(Transcribed page contents)
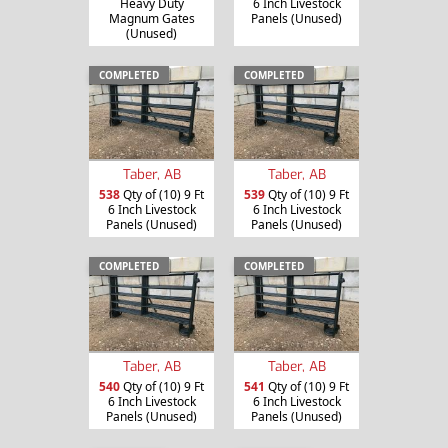
Heavy Duty
6 Inch Livestock
Magnum Gates
Panels (Unused)
(Unused)
COMPLETED
COMPLETED
Taber, AB
Taber, AB
538
Qty of (10) 9 Ft
539
Qty of (10) 9 Ft
6 Inch Livestock
6 Inch Livestock
Panels (Unused)
Panels (Unused)
COMPLETED
COMPLETED
Taber, AB
Taber, AB
540
Qty of (10) 9 Ft
541
Qty of (10) 9 Ft
6 Inch Livestock
6 Inch Livestock
Panels (Unused)
Panels (Unused)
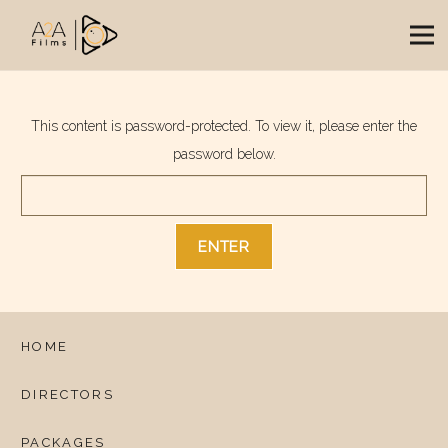
This content is password-protected. To view it, please enter the
password below.
HOME
DIRECTORS
PACKAGES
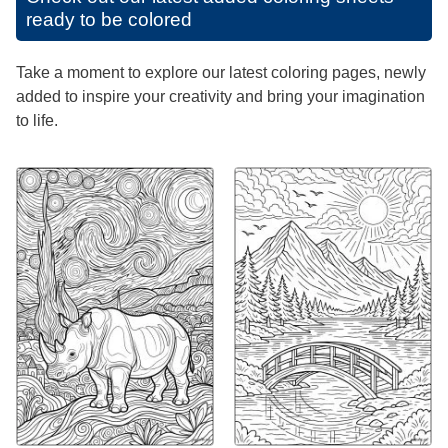
ready to be colored
Take a moment to explore our latest coloring pages, newly
added to inspire your creativity and bring your imagination
to life.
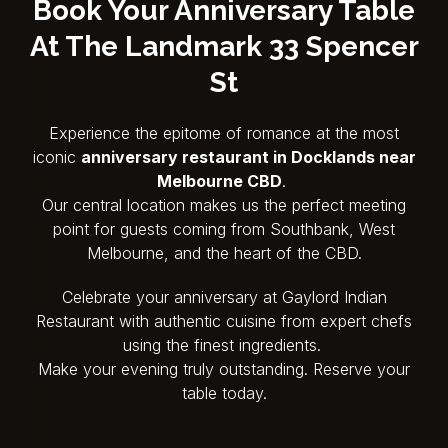
Book Your Anniversary Table
At
The Landmark 33 Spencer
St
Experience the epitome of romance at the most
iconic
anniversary restaurant in Docklands near
Melbourne CBD
.
Our central location makes us the perfect meeting
point for guests coming from Southbank, West
Melbourne, and the heart of the CBD.
Celebrate your anniversary at Gaylord Indian
Restaurant with authentic cuisine from expert chefs
using the finest ingredients.
Make your evening truly outstanding. Reserve your
table today.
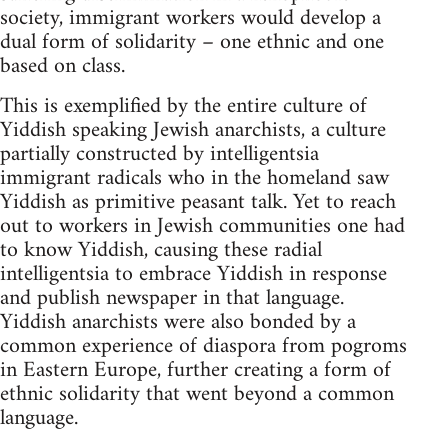
society, immigrant workers would develop a
dual form of solidarity – one ethnic and one
based on class.
This is exemplified by the entire culture of
Yiddish speaking Jewish anarchists, a culture
partially constructed by intelligentsia
immigrant radicals who in the homeland saw
Yiddish as primitive peasant talk. Yet to reach
out to workers in Jewish communities one had
to know Yiddish, causing these radial
intelligentsia to embrace Yiddish in response
and publish newspaper in that language.
Yiddish anarchists were also bonded by a
common experience of diaspora from pogroms
in Eastern Europe, further creating a form of
ethnic solidarity that went beyond a common
language.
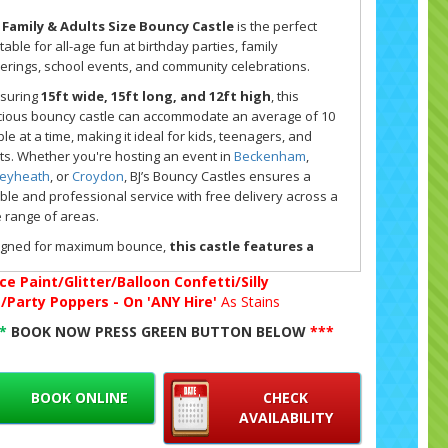
 Family & Adults Size Bouncy Castle
is the perfect
atable for all-age fun at birthday parties, family
erings, school events, and community celebrations.
suring
15ft wide, 15ft long, and 12ft high
, this
ious bouncy castle can accommodate an average of 10
le at a time, making it ideal for kids, teenagers, and
ts. Whether you're hosting an event in
Beckenham
,
leyheath
, or
Croydon
, BJ’s Bouncy Castles ensures a
able and professional service with free delivery across a
 range of areas.
igned for maximum bounce,
this castle features a
p bouncy bed,
providing a higher level of enjoyment for
ce Paint/Glitter/Balloon Confetti/Silly
s of all ages. A built-in shower and sun cover ensures
g/Party Poppers - On 'ANY Hire'
As Stains
ort in all weather conditions, so the fun never has to
.
**
BOOK NOW PRESS GREEN BUTTON BELOW
***
her it’s a summer celebration or an indoor event at one
our recommended
halls and venues
, this castle is a
astic addition to any party setup.
BOOK ONLINE
CHECK
AVAILABILITY
ake your event extra special, why not explore our full
y hire range
? Pair your bouncy castle with additional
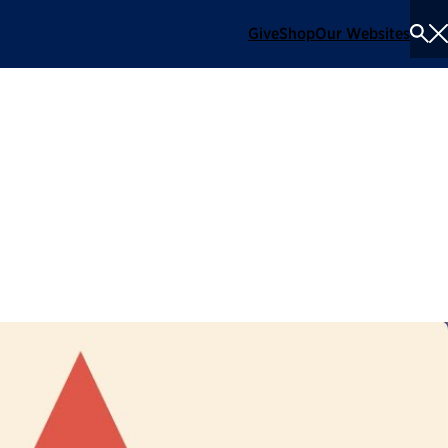
Give
Shop
Our Websites
To
Se
Me
l Employee of the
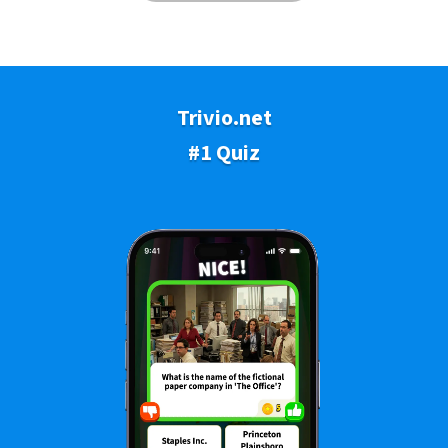
Trivio.net
#1 Quiz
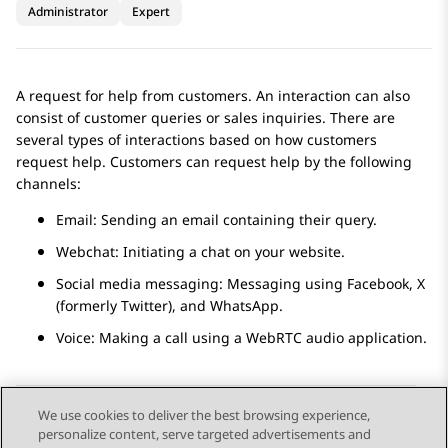
Administrator
Expert
A request for help from customers. An interaction can also
consist of customer queries or sales inquiries. There are
several types of interactions based on how customers
request help. Customers can request help by the following
channels:
Email: Sending an email containing their query.
Webchat: Initiating a chat on your website.
Social media messaging: Messaging using
Facebook
,
X
(formerly Twitter)
, and
WhatsApp
.
Voice: Making a call using a WebRTC audio application.
We use cookies to deliver the best browsing experience,
personalize content, serve targeted advertisements and
Send Feedback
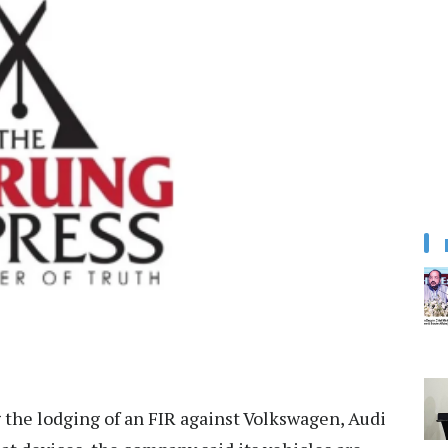
the lodging of an FIR against Volkswagen, Audi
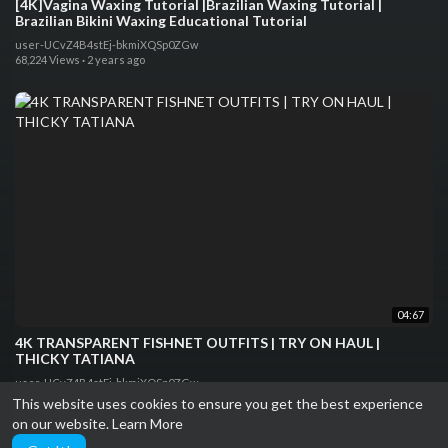
[4K]Vagina Waxing Tutorial |Brazilian Waxing Tutorial |
Brazilian Bikini Waxing Educational Tutorial
user-UCvZ4B4stEj-bkmiXQSp0ZGw
68,224 Views
·
2 years ago
04:67
4K TRANSPARENT FISHNET OUTFITS | TRY ON HAUL |
THICKY TATIANA
user-UCvZ4B4stEj-bkmiXQSp0ZGw
29,887 Views
·
2 years ago
This website uses cookies to ensure you get the best experience
on our website.
Learn More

What you are asked to do:
Go through the entries and copy every line that has "Waxing".

Reply to the exercise:
[4K]Vagina Waxing Tutorial |Brazilian Waxing Tutorial |
Brazilian Bikini Waxing Educational Tutorial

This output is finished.